Six Months earlier, Marty recorded and released the Melvin Endsley song Singing The Blues. Marty did the song for Columbia Records, and their in house arranger and conductor at the time was Ray Conniff, who heard the song and liked it, but thought it might sound better if made a little more upbeat. Marty didn’t think so, as he liked the original version. Ray Conniff arranged the slightly different version and got in singer Guy Mitchell to record the song. The Marty Robbins version shot up the Country charts all the way to Number One where it stayed for an incredible 13 weeks. However, the Guy Mitchell version rocketed up the Mainstream Popular charts all the way to Number One. Having a Country Number One was great, but most singers craved that Number One on the Popular Music mainstream charts, and while his Country version did well on the Country charts, it stalled just inside the Top Twenty, while the Guy Mitchell version smashed it out of the park.

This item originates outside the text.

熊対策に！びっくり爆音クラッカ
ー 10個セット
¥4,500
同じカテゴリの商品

So, when Marty wrote this song, A White Sport Coat, and took it to Columbia, he specifically asked for Ray Conniff to do the arranging, and provide backing with The Ray Conniff Orchestra and Singers. The song again went to Number One on the Country Charts, but this time, it went all the way to Number Two on the Mainstream popular music charts, his biggest cross over hit, until El Paso went all the way two years later.
Ray Conniff is just one of those many arrangers who also brought out a number of records themselves, mainly easy listening arrangements of current popular music.

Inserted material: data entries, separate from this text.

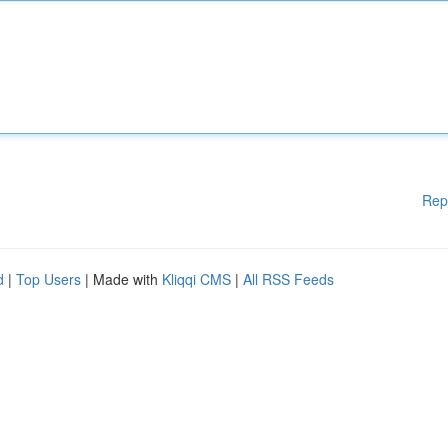
Rep
d
|
Top Users
| Made with
Kliqqi CMS
|
All RSS Feeds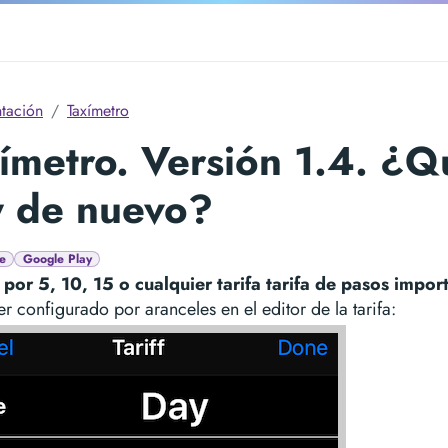
tación
Taxímetro
ímetro. Versión 1.4. ¿Q
y de nuevo?
e
Google Play
por 5, 10, 15 o cualquier tarifa tarifa de pasos impor
r configurado por aranceles en el editor de la tarifa: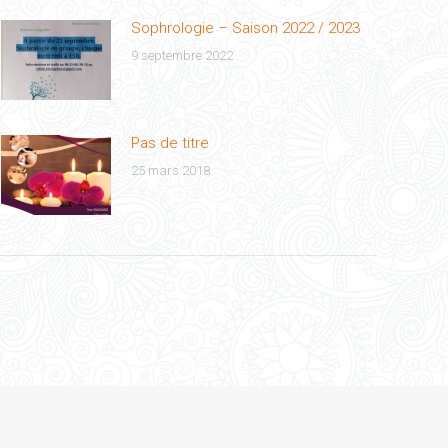
Sophrologie – Saison 2022 / 2023
9 septembre 2022
Pas de titre
25 mars 2018
CENTHEZ'N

In the late 60’s and well into the 70’s, I was a member of one of those record clubs. Every Month, you’d receive a small magazine with a list of new releases and existing records. The were a number of genres, and I was registered in the Popular Music section. Very few of the main artists and bands used these record club outlets, so the selections were in the main second tier artists and bands. You had to make an order for an album each Month, or return the order sheet saying you did not want an album that Month. One album in each genre was selected as the album of the Month, and that was the album which was sent to you if you did not send back the order form. One Month I forgot to return the order form, and a couple of weeks later an album arrived in the mail. It was one of those easy listening albums, and in this case it was an album from Ray Coniff, his orchestra and singers with perhaps a dozen songs on it, all of them arrangements of current popular music. I was perhaps a little angry with myself for forgetting to return the form, as this was not really my style of music at that time. I actually decided to keep the album, and a week or so later, I put it on the record player to listen to it. What really surprised me was that I actually liked it. The music was good, the harmonies were tight, and the arrangements, while the songs were familiar, were done differently. I actually enjoyed listening to it. A couple of Months later, there was another album of the Month, this time one from Percy Faith, and this time, I consciously decided to get this album. I liked that one also. Over the next year or so, I gathered a small collection of around ten or so of these easy listening albums. I had three each from Conniff and Faith, and one each from Andre Kostalenetz, James Last, Paul Mauriat, and Bert Kaempfert. At no time was I disappointed with the music, and what also surprised me was that there were in fact a lot more than the six names I have mentioned here who did this style of music, and that they all sold pretty well, as each of them was quite successful doing just that.
By now, my collection of LP’s was becoming quite large, and a few times, some of my friends would look through the albums, and noticing this small collection from these bands, they would wonder aloud if I really liked this ‘stuff’, as they called it, although they most probably used another term really. They were surprised when I said that it really wasn’t all that bad.
So, when I saw that this song, written by Marty Robbins, had actually credited Ray Conniff on the liner notes and on the disc itself, my mind was immediately taken back to that collection of easy listening music.
This song, A White Sport Coat was released in 1957, and Marty was already a huge Country Music star, having had his first (Country) Number One with his first release, and this song was his third Smash Hit Number One on the Country Charts. He ended up with 17 Number One Hits, and by far his biggest hit was El Paso, which also spent time at Number One on the Mainstream Charts, his only Number One on those Mainstream Charts. This song featured today made it to Number Two on the Mainstream Charts for Marty, his second biggest hit. Besides those 17 Number One hits, 27 of his other songs went inside the Top Ten, and in all, Marty released 100 Singles across the years.
While this song only made it to Number Two in the U.S. it went to Number One here in Australia, which is no mean feat really, as Australia, a considerably smaller market than the U.S. hence we only had the One mainstream Chart, so, while ostensibly a Country Song, it had to compete with all the songs around that time.
Marty said later that he wrote the song in 20 minutes while he was being driven to a concert where he was performing. On the way they passed a group of teenagers going into their school for the Prom.
Marty Robbins is one of those true legends of music, and while these days, that term is loosely bandied around for some artists, Marty Robbins is an enduring and true legend, when it comes to the music scene.